How Long Does the Process Take?

Immigration enforcement timelines are incredibly strict, while appeal processing times are notoriously slow. 📅

  • CBSA Removal Notice: Employees usually receive a Direction to Report from CBSA giving them only 2 to 4 weeks’ notice before their scheduled flight.
  • Stay of Removal Decision: A Federal Court judge will typically rule on an emergency Stay of Removal within 24 to 48 hours of the scheduled deportation.
  • H&C Processing: An application based on Humanitarian and Compassionate grounds currently takes approximately 20 to 24 months for IRCC to process.
  • ARC Processing: Applying for an Authorization to Return to Canada can take anywhere from 6 to 12 months, depending on the visa office abroad.

Frequently Asked Questions (FAQ)

Is it legal for our company to pay an employee’s immigration legal fees?

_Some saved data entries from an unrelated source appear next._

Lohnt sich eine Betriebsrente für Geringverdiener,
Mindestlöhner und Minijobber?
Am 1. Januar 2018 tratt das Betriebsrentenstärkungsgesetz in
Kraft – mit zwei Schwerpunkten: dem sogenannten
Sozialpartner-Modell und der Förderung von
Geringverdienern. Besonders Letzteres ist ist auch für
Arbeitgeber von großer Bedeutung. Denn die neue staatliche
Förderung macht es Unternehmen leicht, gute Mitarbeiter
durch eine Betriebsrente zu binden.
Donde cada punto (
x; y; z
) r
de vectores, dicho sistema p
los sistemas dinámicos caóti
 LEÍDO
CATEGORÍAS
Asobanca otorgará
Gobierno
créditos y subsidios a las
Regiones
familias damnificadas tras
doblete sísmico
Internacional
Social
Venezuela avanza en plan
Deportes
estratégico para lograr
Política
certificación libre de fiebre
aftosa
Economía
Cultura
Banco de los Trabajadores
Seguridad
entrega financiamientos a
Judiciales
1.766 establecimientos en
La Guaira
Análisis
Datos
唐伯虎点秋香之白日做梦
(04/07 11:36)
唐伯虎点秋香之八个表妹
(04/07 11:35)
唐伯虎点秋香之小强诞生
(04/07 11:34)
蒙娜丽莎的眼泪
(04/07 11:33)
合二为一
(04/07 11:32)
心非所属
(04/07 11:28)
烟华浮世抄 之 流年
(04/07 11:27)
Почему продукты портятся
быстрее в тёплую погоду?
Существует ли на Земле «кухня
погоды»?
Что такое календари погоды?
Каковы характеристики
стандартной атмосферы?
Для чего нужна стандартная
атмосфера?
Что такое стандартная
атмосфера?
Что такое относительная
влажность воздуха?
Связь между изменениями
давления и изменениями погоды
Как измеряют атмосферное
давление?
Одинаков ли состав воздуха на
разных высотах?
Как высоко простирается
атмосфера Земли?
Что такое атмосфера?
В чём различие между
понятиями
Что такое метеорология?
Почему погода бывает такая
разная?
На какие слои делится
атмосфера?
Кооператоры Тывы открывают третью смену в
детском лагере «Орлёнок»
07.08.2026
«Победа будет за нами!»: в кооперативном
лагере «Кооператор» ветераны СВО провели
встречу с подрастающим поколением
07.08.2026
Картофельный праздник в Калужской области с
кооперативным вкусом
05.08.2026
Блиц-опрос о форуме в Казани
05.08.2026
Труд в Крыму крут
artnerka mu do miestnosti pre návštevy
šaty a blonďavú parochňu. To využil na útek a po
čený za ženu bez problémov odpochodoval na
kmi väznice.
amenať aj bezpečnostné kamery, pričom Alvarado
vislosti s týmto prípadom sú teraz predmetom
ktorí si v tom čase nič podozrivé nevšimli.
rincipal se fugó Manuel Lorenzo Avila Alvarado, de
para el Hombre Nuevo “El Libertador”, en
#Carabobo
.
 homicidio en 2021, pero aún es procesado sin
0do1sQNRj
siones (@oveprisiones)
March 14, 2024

Yes, absolutely. Canadian businesses are fully permitted to cover legal expenses as part of a corporate retention strategy or employee benefits package. However, the lawyer ultimately represents the employee, not the employer, meaning lawyer-client privilege rests with the worker.

Does supporting an H&C application stop the deportation automatically?

No. Merely filing an H&C application does not generate an automatic legal stay of removal. CBSA can, and often does, deport individuals who have pending H&C applications. A formal deferral request or Federal Court order is required to pause the flight.

Can an employee keep working if they receive a removal order?

It depends heavily on the specific status of their work permit and the type of removal order. In many cases, once a removal order becomes legally enforceable, their temporary resident status and associated work authorization may be invalidated. HR must review their SIN and permit validity strictly.

Will our company get in trouble with CBSA for supporting the worker?

No. Providing truthful letters of employment, positive character references, and funding legal avenues are completely lawful activities. As long as the company does not hide the employee from authorities or employ them without valid legal authorization, there is no corporate liability.